[[ EXTRACTED DATA, beginning ]]

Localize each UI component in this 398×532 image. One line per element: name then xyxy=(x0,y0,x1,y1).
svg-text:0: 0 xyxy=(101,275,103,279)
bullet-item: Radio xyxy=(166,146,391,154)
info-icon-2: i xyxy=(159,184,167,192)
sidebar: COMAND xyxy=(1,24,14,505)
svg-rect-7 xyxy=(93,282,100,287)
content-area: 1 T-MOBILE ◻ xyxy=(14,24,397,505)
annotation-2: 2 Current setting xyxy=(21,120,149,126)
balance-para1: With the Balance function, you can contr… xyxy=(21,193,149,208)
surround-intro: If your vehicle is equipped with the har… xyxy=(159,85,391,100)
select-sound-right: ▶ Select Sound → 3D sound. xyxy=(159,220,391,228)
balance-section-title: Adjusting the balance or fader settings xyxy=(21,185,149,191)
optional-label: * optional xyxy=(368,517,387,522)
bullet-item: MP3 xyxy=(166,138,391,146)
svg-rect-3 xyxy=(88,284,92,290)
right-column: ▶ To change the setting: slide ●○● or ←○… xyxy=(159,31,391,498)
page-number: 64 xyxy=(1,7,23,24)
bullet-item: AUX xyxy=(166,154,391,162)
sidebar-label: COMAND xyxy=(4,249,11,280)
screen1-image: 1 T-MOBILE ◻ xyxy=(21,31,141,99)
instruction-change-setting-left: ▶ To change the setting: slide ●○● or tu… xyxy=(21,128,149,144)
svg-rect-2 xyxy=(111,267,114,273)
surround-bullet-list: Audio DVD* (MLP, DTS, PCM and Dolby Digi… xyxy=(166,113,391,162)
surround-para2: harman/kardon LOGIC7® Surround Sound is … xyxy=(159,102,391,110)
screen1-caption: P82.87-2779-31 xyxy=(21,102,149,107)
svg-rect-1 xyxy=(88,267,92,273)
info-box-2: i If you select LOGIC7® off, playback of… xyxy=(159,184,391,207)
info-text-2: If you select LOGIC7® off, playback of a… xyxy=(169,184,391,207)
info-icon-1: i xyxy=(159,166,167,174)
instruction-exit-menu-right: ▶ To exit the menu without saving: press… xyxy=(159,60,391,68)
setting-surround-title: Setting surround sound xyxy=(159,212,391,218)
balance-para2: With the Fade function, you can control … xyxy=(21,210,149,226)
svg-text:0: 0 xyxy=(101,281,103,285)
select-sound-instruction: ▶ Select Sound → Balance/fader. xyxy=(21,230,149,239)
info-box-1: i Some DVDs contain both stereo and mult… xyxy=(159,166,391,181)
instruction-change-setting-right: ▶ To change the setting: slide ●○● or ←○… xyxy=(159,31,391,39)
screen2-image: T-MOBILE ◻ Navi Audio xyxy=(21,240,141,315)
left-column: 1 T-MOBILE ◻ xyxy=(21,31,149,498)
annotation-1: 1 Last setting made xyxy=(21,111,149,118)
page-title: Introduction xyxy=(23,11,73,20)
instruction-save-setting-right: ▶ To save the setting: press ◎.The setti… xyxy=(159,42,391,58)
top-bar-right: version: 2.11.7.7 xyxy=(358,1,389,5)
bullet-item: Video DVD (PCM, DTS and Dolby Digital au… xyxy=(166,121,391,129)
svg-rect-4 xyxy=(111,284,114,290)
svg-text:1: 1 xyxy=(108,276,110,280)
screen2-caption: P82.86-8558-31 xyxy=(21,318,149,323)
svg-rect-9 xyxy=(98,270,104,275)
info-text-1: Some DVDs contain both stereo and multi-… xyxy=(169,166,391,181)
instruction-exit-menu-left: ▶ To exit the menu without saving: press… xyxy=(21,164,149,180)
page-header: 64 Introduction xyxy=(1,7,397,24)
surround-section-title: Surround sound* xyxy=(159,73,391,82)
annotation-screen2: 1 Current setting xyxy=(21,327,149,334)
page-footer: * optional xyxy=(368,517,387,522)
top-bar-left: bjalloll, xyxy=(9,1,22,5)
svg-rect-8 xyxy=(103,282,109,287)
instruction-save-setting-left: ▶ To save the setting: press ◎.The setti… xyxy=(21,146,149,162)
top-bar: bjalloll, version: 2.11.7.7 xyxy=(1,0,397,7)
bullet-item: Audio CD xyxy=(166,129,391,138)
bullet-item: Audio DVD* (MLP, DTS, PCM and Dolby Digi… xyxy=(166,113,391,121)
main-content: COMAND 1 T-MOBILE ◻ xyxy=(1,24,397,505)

[[ EXTRACTED DATA, end ]]
[[ EXTRACTED DATA, beginning ]]

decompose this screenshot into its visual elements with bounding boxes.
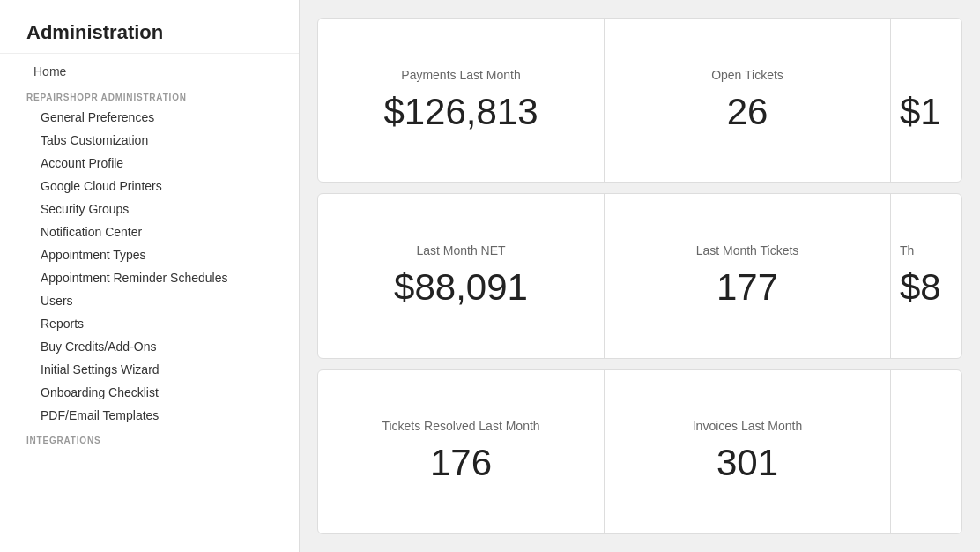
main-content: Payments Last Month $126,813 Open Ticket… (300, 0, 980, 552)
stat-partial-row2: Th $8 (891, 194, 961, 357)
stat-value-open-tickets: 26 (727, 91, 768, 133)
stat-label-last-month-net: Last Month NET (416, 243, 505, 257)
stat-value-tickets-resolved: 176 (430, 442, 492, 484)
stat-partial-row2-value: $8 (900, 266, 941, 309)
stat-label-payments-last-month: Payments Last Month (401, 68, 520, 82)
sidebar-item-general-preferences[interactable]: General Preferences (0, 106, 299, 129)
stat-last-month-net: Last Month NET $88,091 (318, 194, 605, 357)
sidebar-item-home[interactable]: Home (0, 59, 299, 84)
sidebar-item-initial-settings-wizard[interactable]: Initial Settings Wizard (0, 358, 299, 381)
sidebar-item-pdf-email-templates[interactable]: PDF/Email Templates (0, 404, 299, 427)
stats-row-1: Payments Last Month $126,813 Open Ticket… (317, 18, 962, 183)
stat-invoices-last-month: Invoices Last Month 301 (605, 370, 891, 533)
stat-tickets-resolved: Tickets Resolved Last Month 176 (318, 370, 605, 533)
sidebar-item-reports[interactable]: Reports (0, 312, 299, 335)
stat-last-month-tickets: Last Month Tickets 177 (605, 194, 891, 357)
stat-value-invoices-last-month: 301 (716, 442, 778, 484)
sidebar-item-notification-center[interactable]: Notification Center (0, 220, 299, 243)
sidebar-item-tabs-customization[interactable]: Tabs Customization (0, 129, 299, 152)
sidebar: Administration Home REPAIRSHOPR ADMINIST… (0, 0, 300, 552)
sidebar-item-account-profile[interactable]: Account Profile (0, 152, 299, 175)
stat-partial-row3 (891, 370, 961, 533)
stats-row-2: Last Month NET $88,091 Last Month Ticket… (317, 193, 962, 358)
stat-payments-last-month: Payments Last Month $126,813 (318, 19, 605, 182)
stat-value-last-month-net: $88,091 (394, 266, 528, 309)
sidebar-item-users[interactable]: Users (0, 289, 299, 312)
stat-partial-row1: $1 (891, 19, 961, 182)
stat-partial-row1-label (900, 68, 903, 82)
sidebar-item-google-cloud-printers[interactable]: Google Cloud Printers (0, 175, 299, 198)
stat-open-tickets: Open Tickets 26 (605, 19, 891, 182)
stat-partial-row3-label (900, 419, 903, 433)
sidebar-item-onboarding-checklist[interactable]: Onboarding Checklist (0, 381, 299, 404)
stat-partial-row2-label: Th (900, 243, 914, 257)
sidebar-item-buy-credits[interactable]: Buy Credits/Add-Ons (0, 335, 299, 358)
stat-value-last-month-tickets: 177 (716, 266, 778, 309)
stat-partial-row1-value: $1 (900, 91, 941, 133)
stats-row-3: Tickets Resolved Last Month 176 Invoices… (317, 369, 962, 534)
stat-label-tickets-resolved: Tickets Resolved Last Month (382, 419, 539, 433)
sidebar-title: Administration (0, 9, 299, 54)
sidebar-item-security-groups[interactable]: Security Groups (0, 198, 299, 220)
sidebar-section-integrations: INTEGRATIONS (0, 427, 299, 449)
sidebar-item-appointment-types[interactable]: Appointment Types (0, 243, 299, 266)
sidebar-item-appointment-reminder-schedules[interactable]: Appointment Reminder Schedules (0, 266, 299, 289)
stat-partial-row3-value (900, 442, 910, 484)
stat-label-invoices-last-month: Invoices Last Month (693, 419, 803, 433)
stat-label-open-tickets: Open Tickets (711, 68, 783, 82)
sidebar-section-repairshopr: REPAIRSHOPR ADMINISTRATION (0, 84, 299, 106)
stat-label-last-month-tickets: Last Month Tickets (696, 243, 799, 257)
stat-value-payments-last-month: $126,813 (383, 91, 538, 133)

[[ EXTRACTED DATA, end ]]

#### WHAT THE TASK REQUIRES:
All lines in the preceding records that hold the word "info" need to be copied.

#### EXERCISE SOLUTION:
info-icon-2: i xyxy=(159,184,167,192)
info-box-2: i If you select LOGIC7® off, playback of… xyxy=(159,184,391,207)
info-text-2: If you select LOGIC7® off, playback of a… xyxy=(169,184,391,207)
info-icon-1: i xyxy=(159,166,167,174)
info-box-1: i Some DVDs contain both stereo and mult… xyxy=(159,166,391,181)
info-text-1: Some DVDs contain both stereo and multi-… xyxy=(169,166,391,181)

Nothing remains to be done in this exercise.